お正月の風物詩・箱根駅伝は2024年に第100回大会を迎える
皆さんは毎年お正月をどうお過ごしでしょうか。帰省、初詣、初売り、家でのんびり…過ごし方・楽しみ方は様々かと思いますが、毎年1月2日、3日に開催されるお正月の風物詩・箱根駅伝を楽しみにされている方も大勢いらっしゃるのではないでしょうか。
2024年に開催される箱根駅伝は第100回目となる節目の記念大会であり、長い歴史とともに大学駅伝の最高峰としても知られています。そんな箱根駅伝に実は茅ヶ崎市出身の選手が何人もいたことはご存じでしょうか。
その中から今回、竹崎 重紀(たけざき しげき)さんに箱根駅伝のお話を伺ってきました。
箱根駅伝には3回も出場されて、茅ヶ崎市も区間になっている3区(戸塚中継所→平塚中継所)と8区(平塚中継所→戸塚中継所)の両方を走られたそうですね
竹崎 大学2年生から3年連続で出場することができました。第75回大会(1999年)、第76回大会(2000年)で8区を、箱根駅伝最後となる4年生で出場した第77回大会(2001年)では3区を走りました。往路と復路の違いはありますが、同じ道を3年間走ったことになります。
駅伝を始めたきっかけはやはり箱根駅伝でしょうか
竹崎 陸上を本格的に始めたのは兄の影響もあって浜須賀中学校の陸上部からです。自分には長距離が合っていたので中学時代から好記録が出せていましたが、“箱根駅伝に出場する”という明確な目標があったわけではありませんでした。国道134号沿いに住んでいたこともあって、箱根駅伝はお正月に沿道から応援するという感覚でした。箱根駅伝を強く意識することになったのは、法政大学陸上部への入部からです。大学駅伝の最高峰として箱根駅伝は別格で、まさか自分が走る側になれるなんて思ってもいませんでした。
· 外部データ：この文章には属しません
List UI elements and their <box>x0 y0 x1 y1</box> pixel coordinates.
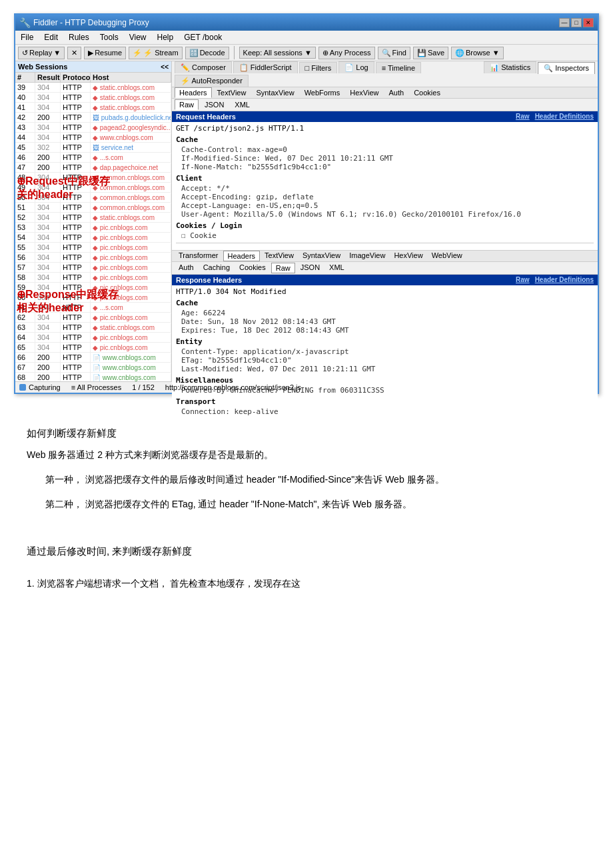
session-row[interactable]: 59 304 HTTP ◆ pic.cnblogs.com <box>15 283 171 293</box>
ttab-syntaxview[interactable]: SyntaxView <box>299 251 344 261</box>
minimize-button[interactable]: — <box>559 18 570 27</box>
session-row[interactable]: 62 304 HTTP ◆ pic.cnblogs.com <box>15 313 171 323</box>
menu-file[interactable]: File <box>18 32 36 43</box>
tab-fiddlerscript[interactable]: 📋 FiddlerScript <box>233 61 298 73</box>
itab-headers[interactable]: Headers <box>175 87 212 98</box>
title-bar: 🔧 Fiddler - HTTP Debugging Proxy — □ ✕ <box>15 15 598 31</box>
session-row[interactable]: 54 304 HTTP ◆ pic.cnblogs.com <box>15 233 171 243</box>
menu-help[interactable]: Help <box>155 32 177 43</box>
session-row[interactable]: 55 304 HTTP ◆ pic.cnblogs.com <box>15 243 171 253</box>
resp-subtab-xml[interactable]: XML <box>325 263 348 273</box>
keep-sessions-dropdown[interactable]: Keep: All sessions ▼ <box>239 47 316 59</box>
x-button[interactable]: ✕ <box>67 47 81 59</box>
itab-textview[interactable]: TextView <box>213 87 251 98</box>
ttab-hexview[interactable]: HexView <box>390 251 426 261</box>
menu-view[interactable]: View <box>127 32 149 43</box>
replay-button[interactable]: ↺ Replay ▼ <box>18 47 65 59</box>
session-row[interactable]: 52 304 HTTP ◆ static.cnblogs.com <box>15 213 171 223</box>
cell-num: 64 <box>15 333 35 342</box>
request-headers-content: GET /script/json2.js HTTP/1.1 Cache Cach… <box>172 122 598 250</box>
tab-statistics[interactable]: 📊 Statistics <box>484 61 536 73</box>
cell-protocol: HTTP <box>61 293 91 302</box>
raw-link[interactable]: Raw <box>516 113 530 121</box>
cell-host: 📄 www.cnblogs.com <box>91 373 171 382</box>
session-row[interactable]: 39 304 HTTP ◆ static.cnblogs.com <box>15 83 171 93</box>
session-row[interactable]: 40 304 HTTP ◆ static.cnblogs.com <box>15 93 171 103</box>
session-row[interactable]: 66 200 HTTP 📄 www.cnblogs.com <box>15 353 171 363</box>
resp-subtab-caching[interactable]: Caching <box>199 263 234 273</box>
session-row[interactable]: 43 304 HTTP ◆ pagead2.googlesyndic... <box>15 123 171 133</box>
ttab-imageview[interactable]: ImageView <box>345 251 389 261</box>
session-row[interactable]: 63 304 HTTP ◆ static.cnblogs.com <box>15 323 171 333</box>
session-row[interactable]: 41 304 HTTP ◆ static.cnblogs.com <box>15 103 171 113</box>
cell-result: 304 <box>35 273 61 282</box>
session-row[interactable]: 67 200 HTTP 📄 www.cnblogs.com <box>15 363 171 373</box>
save-button[interactable]: 💾 Save <box>413 47 448 59</box>
tab-filters[interactable]: □ Filters <box>299 62 338 73</box>
tab-inspectors[interactable]: 🔍 Inspectors <box>538 62 595 74</box>
ttab-textview[interactable]: TextView <box>261 251 298 261</box>
tab-composer[interactable]: ✏️ Composer <box>175 61 232 73</box>
any-process-dropdown[interactable]: ⊕ Any Process <box>318 47 375 59</box>
main-area: Web Sessions << # Result Protocol Host 3… <box>15 61 598 381</box>
session-row[interactable]: 47 200 HTTP ◆ dap.pagechoice.net <box>15 163 171 173</box>
session-row[interactable]: 56 304 HTTP ◆ pic.cnblogs.com <box>15 253 171 263</box>
session-row[interactable]: 64 304 HTTP ◆ pic.cnblogs.com <box>15 333 171 343</box>
resume-button[interactable]: ▶ Resume <box>84 47 126 59</box>
menu-edit[interactable]: Edit <box>41 32 61 43</box>
session-row[interactable]: 60 304 HTTP ◆ pic.cnblogs.com <box>15 293 171 303</box>
subtab-json[interactable]: JSON <box>200 99 229 110</box>
session-row[interactable]: 45 302 HTTP 🖼 service.net <box>15 143 171 153</box>
tab-timeline[interactable]: ≡ Timeline <box>376 62 421 73</box>
decode-button[interactable]: 🔠 Decode <box>185 47 229 59</box>
menu-get-book[interactable]: GET /book <box>181 32 225 43</box>
ttab-headers[interactable]: Headers <box>223 251 261 261</box>
cell-host: ◆ static.cnblogs.com <box>91 213 171 222</box>
itab-syntaxview[interactable]: SyntaxView <box>251 87 299 98</box>
session-row[interactable]: 42 200 HTTP 🖼 pubads.g.doubleclick.net <box>15 113 171 123</box>
resp-subtab-auth[interactable]: Auth <box>175 263 198 273</box>
browse-button[interactable]: 🌐 Browse ▼ <box>451 47 504 59</box>
close-button[interactable]: ✕ <box>583 18 594 27</box>
tab-autoresponder[interactable]: ⚡ AutoResponder <box>175 75 249 87</box>
cell-protocol: HTTP <box>61 303 91 312</box>
subtab-xml[interactable]: XML <box>230 99 255 110</box>
session-row[interactable]: 48 304 HTTP ◆ common.cnblogs.com <box>15 173 171 183</box>
ttab-transformer[interactable]: Transformer <box>175 251 223 261</box>
itab-auth[interactable]: Auth <box>384 87 409 98</box>
resp-header-definitions-link[interactable]: Header Definitions <box>535 276 594 284</box>
menu-tools[interactable]: Tools <box>97 32 121 43</box>
maximize-button[interactable]: □ <box>571 18 582 27</box>
session-row[interactable]: 49 304 HTTP ◆ common.cnblogs.com <box>15 183 171 193</box>
session-row[interactable]: 57 304 HTTP ◆ pic.cnblogs.com <box>15 263 171 273</box>
session-row[interactable]: 44 304 HTTP ◆ www.cnblogs.com <box>15 133 171 143</box>
cookies-subheader: Cookies / Login <box>176 221 594 230</box>
resp-raw-link[interactable]: Raw <box>516 276 530 284</box>
stream-button[interactable]: ⚡ ⚡ Stream <box>129 47 183 59</box>
session-row[interactable]: 50 304 HTTP ◆ common.cnblogs.com <box>15 193 171 203</box>
sessions-collapse-button[interactable]: << <box>161 63 169 71</box>
menu-rules[interactable]: Rules <box>66 32 92 43</box>
itab-hexview[interactable]: HexView <box>345 87 383 98</box>
header-definitions-link[interactable]: Header Definitions <box>535 113 594 121</box>
title-bar-left: 🔧 Fiddler - HTTP Debugging Proxy <box>19 17 149 28</box>
resp-subtab-json[interactable]: JSON <box>297 263 324 273</box>
cell-protocol: HTTP <box>61 163 91 172</box>
session-row[interactable]: 58 304 HTTP ◆ pic.cnblogs.com <box>15 273 171 283</box>
session-row[interactable]: 68 200 HTTP 📄 www.cnblogs.com <box>15 373 171 381</box>
session-row[interactable]: 53 304 HTTP ◆ pic.cnblogs.com <box>15 223 171 233</box>
find-button[interactable]: 🔍 Find <box>378 47 410 59</box>
resp-subtab-cookies[interactable]: Cookies <box>235 263 270 273</box>
ttab-webview[interactable]: WebView <box>428 251 466 261</box>
session-row[interactable]: 51 304 HTTP ◆ common.cnblogs.com <box>15 203 171 213</box>
para-web-server: Web 服务器通过 2 种方式来判断浏览器缓存是否是最新的。 <box>27 447 586 463</box>
session-row[interactable]: 61 304 HTTP ◆ ...s.com <box>15 303 171 313</box>
session-row[interactable]: 65 304 HTTP ◆ pic.cnblogs.com <box>15 343 171 353</box>
tab-log[interactable]: 📄 Log <box>338 61 374 73</box>
itab-cookies[interactable]: Cookies <box>409 87 445 98</box>
itab-webforms[interactable]: WebForms <box>300 87 345 98</box>
browse-icon: 🌐 <box>455 49 464 57</box>
session-row[interactable]: 46 200 HTTP ◆ ...s.com <box>15 153 171 163</box>
subtab-raw[interactable]: Raw <box>175 99 199 110</box>
resp-subtab-raw[interactable]: Raw <box>271 263 295 273</box>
茅ヶ崎市出身ということで、地元・茅ヶ崎市を走る3区・8区を走りたいと希望していたのでしょうか
竹崎 3区・8区を希望していたわけではありませんでしたが、もしかしたら地元というのが考慮されていたのかもしれませんね。ただ、エントリーメンバーになって地元を走れる喜び以上に、みんなの期待を背負って出場するプレッシャーが大きかったです。とにかく自分のベストな走りをすることだけを考えていました。私はそんな思いでしたが、家族や友人など周りの方が3区・8区を走ることを本当に喜んでくれたことがとても印象に残っています。
3区・8区の特徴や見どころについて教えてください
竹崎 3区は序盤の藤沢市の遊行寺の坂を下り、茅ヶ崎市内に入ると平坦でまっすぐな海沿いの道が続くので他の区間に比べると走りやすいと言われています。当時の3区は“繋ぎの区間”と言われ、初出場の選手や1年生がエントリーされることが多かったです。
箱根駅伝に限らず、駅伝では前半で”流れ”を作ることでチーム全体に精神的な余裕が生まれて、後続選手にも良い影響を及ぼしてくれることが多いです。
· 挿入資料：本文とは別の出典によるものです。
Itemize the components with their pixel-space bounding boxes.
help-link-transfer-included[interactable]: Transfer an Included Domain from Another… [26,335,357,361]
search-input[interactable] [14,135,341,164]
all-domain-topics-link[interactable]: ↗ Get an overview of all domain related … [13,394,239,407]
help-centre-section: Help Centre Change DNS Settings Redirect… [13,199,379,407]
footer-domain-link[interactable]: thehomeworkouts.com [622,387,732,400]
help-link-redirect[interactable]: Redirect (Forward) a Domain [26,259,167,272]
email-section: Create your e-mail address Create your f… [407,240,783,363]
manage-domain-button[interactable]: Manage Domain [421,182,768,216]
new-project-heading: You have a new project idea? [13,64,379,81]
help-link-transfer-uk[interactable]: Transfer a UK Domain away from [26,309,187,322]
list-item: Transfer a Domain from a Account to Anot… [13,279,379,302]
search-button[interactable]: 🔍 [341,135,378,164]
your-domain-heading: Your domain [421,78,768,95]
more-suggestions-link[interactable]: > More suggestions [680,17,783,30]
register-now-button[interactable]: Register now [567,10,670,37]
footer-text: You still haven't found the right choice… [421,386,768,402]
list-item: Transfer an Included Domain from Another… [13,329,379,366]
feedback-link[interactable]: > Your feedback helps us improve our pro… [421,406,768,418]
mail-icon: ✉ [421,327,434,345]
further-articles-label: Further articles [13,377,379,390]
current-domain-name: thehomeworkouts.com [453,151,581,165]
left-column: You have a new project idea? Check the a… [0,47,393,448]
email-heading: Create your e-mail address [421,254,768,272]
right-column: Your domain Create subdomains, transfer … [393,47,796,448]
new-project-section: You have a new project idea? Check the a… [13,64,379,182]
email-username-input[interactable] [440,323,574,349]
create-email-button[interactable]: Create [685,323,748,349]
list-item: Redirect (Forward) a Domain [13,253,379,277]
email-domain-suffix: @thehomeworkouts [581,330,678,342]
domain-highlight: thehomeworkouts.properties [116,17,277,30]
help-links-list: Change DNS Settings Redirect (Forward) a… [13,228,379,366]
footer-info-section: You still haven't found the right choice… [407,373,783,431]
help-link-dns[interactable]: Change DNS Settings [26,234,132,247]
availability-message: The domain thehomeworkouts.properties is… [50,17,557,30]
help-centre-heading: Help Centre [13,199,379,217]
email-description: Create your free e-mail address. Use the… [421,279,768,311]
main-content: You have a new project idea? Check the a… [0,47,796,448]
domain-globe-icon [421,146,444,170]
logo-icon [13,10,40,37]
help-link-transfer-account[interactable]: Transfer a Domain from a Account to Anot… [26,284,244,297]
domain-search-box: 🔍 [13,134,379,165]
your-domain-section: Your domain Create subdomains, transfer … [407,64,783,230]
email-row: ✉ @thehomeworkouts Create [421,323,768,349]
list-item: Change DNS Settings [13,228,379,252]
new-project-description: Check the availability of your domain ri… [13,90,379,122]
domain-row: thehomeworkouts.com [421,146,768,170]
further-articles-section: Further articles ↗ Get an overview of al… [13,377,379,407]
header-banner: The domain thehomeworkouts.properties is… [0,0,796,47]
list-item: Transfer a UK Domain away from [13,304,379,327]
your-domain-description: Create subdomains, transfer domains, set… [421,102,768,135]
近年の箱根駅伝は出場選手の実力が拮抗しており、1区2区では差が生じにくくなっています。そのため、エース区間と言われる2区に続き、3区も重点区間として各校の有力選手が走ることが増えているようです。遊行寺から国道134号に向かう“下り”の勢いでスピードに乗りやすいので、茅ヶ崎を通過する時はスピード感のあるレース展開が見どころではないでしょうか。
8区は終盤に遊行寺の坂が立ちはだかるので、3区の走りやすさとは一転し、選手の力が試される区間ではないでしょうか。上り坂と言えば箱根の山登りの5区を連想する方も多いと思うのですが、この遊行寺も箱根駅伝きっての難所と言われています。終盤の苦しい時に長く続く坂を選手がどう攻略していくのかが見どころだと思います。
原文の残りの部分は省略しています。